My understanding of the algorithm is as follows:

The outermost for-loop will run N-1 times and for each of those iterations a random number is generated and then compared to all the previous cells of A that have been visited in previous iterations. If any of the those cells contain that randomly generated number then that number cannot be used and a new number is randomly generated (in the next iteration of that nested while-loop). This new randomly generated number is then, like before, compared to all the previously visited cells in A to check for duplication. This continues until randInt(x,y) generates a random number that is not already in the first i cells of A.

This leads me to believe that the Worst-case expected running time of the algorithm is something like: $\sum_{i=1}^{N-1}(\alpha i)$

Now the $\alpha$ here represents the effect the while-loop has on the running time and is the point of uncertainty for me. I know that in the first iteration of the outermost for loop its unlikely that randInt will generate the one integer that A already contains (1/N I believe) so that inner-most for-loop is likely to only execute once. However, by the last iteration (of outer-most for-loop) the probability that randInt generates one of the N-1 integers already in A is $\frac{N-1}{N}$ so because of the while-loop its likely that the inner-most for-loop for that iteration (of the outer-most for-loop) will execute more like n times.

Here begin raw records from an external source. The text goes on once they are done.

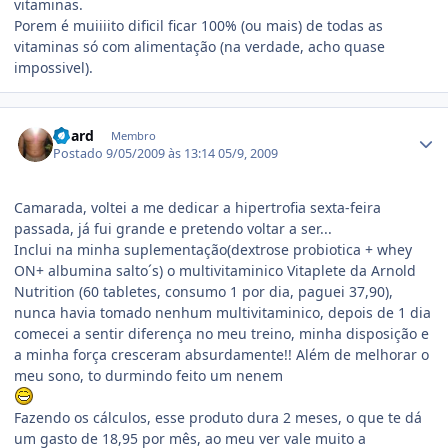
vitaminas.
Porem é muiiiito dificil ficar 100% (ou mais) de todas as
vitaminas só com alimentação (na verdade, acho quase
impossivel).
Estatísticas do autor
board
Membro
Postado
9/05/2009 às 13:14
05/9, 2009
Camarada, voltei a me dedicar a hipertrofia sexta-feira
passada, já fui grande e pretendo voltar a ser...
Inclui na minha suplementação(dextrose probiotica + whey
ON+ albumina salto´s) o multivitaminico Vitaplete da Arnold
Nutrition (60 tabletes, consumo 1 por dia, paguei 37,90),
nunca havia tomado nenhum multivitaminico, depois de 1 dia
comecei a sentir diferença no meu treino, minha disposição e
a minha força cresceram absurdamente!! Além de melhorar o
meu sono, to durmindo feito um nenem
Fazendo os cálculos, esse produto dura 2 meses, o que te dá
um gasto de 18,95 por mês, ao meu ver vale muito a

How can I use the probability introduced into the algorithm by randInt to calculate the algorithms run-time?

Answer 1

Firstly I would revise the inner for loop so that checking whether $r$ has been used already, is $O(1)$. As stated, it is $O(n)$. You could do this by initializing a (1-indexed) boolean array $used[\cdot]$ of length $n$, and setting $used[x]$ equals true whenever you set some $A[i]=x$.

Now the question is how many times may $rand()$ be called in the worst case. Actually, the way the algorithm is set up right now, the worst case is $+\infty$; this is because it's not learning from any of its bad choices of $r$. For instance, if it selects $5$, when $5$ was already in $A$, then the smart thing to do would be never to guess $5$ again. There are ways to achieve this; so if you had some method that never repeated guesses, then you can get $O(n^2)$ worst case runtime.

If you are interested in expected runtime, then you can calculate the expected number of times $r$ is recalculated in any given step: at step $i$, there are $n-i$ good choices, for a success probability of $\frac{n-i}{n}$. The expectation for number of tries to get a first success in a bernoulli variable with probability $p$, is $\frac{1}{p}$. Then if you sum $\frac{n}{n}+\frac{n}{n-1}+\frac{n}{n-2}+\cdots \frac{n}{1}$ you have asymptotic $O(n\log n)$. This is basically the coupon collector's problem.